Was ſhe well? was ſhe in health? Sir, when did ſhe ſleepe?

1. Fr.

Theſe are ſtrange Queſtions.

Iay,

I doe not thinke ſhe was very well, for now

You make me minde her, but this very day

I ask’d her queſtions, and ſhe anſwered me

So farre from what ſhe was, ſo childiſhly.
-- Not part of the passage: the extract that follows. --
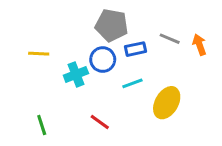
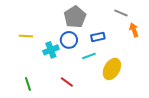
gray pentagon: (112, 25) -> (75, 17), turned 30
gray line: (170, 39) -> (121, 13), moved
blue rectangle: (135, 49) -> (98, 37), moved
So ſillily, as if ſhe were a foole,

An Inocent, and I was very angry.

But what of her Sir?

Woo.

Nothing but my pitty; but you muſt know it, and as good by me

As by an other that leſſe loves her:

Iay.

Well Sir.

1. Fr.

Not right?

2. Fr.

Not well? ――Wooer, No Sir not well.

Woo.

Tis too true, ſhe is mad.

1. Fr.

It cannot be.

Woo.

Beleeve you’l finde it ſo.

Iay.

I halfe ſuſpeƈted

What you told me: the gods comfort her:

Either this was her love to Palamon,

Or feare of my miſcarrying on his ſcape,

Or both.

Woo.

Tis likely.

Iay.

But why all this haſte Sir?

Woo.

Ile tell you quickly. As I late was angling

In the great Lake that lies behind the Pallace,

From the far ſhore, thicke ſet with reedes, and Sedges,

As patiently I was attending ſport,

I heard a voyce, a ſhrill one, and attentive

I gave my eare, when I might well perceive

T’was one that ſung, and by the ſmallneſſe of it

A boy or woman. I then left my angle

To his owne skill, came neere, but yet perceivd not

Who made the ſound; the ruſhes, and the Reeds

Had ſo encompaſt it: I laide me downe

And liſtned to the words ſhe ſong, for then

Through a small glade cut by the Fiſher men,

I ſaw it was your Daughter.

Iay.

Pray goe on Sir?

Woo.

She ſung much, but no ſence; onely I heard her

Repeat this often. Palamon is gone,

Is gone to’th wood to gather Mulberies,

Ile finde him out to morrow.

1. Fr.

Pretty ſoule.

Woo.

His ſhackles will betray him, hee’l be taken,

And what ſhall I doe then? Ile bring a beavy,

A hundred blacke eyd Maides, that love as I doe

With Chaplets on their heads of Daffadillies,

With cherry-lips, and cheekes of Damaske Roſes,

And all wee’l daunce an Antique fore the Duke,

And beg his pardon; Then ſhe talk’d of you Sir;

That you muſt looſe your head to morrow morning,

And ſhe muſt gather flowers to bury you,

And ſee the houſe made handſome, then ſhe ſung

Nothing but Willow, willow, willow, and betweene

Ever was, Palamon, faire Palamon,

And Palamon, was a tall yong man. The place

Was knee deepe where ſhe ſat; her careles Treſſes,

A wreake of bull-ruſh rounded; about her ſtucke

Thouſand freſh water flowers of ſeverall cullors.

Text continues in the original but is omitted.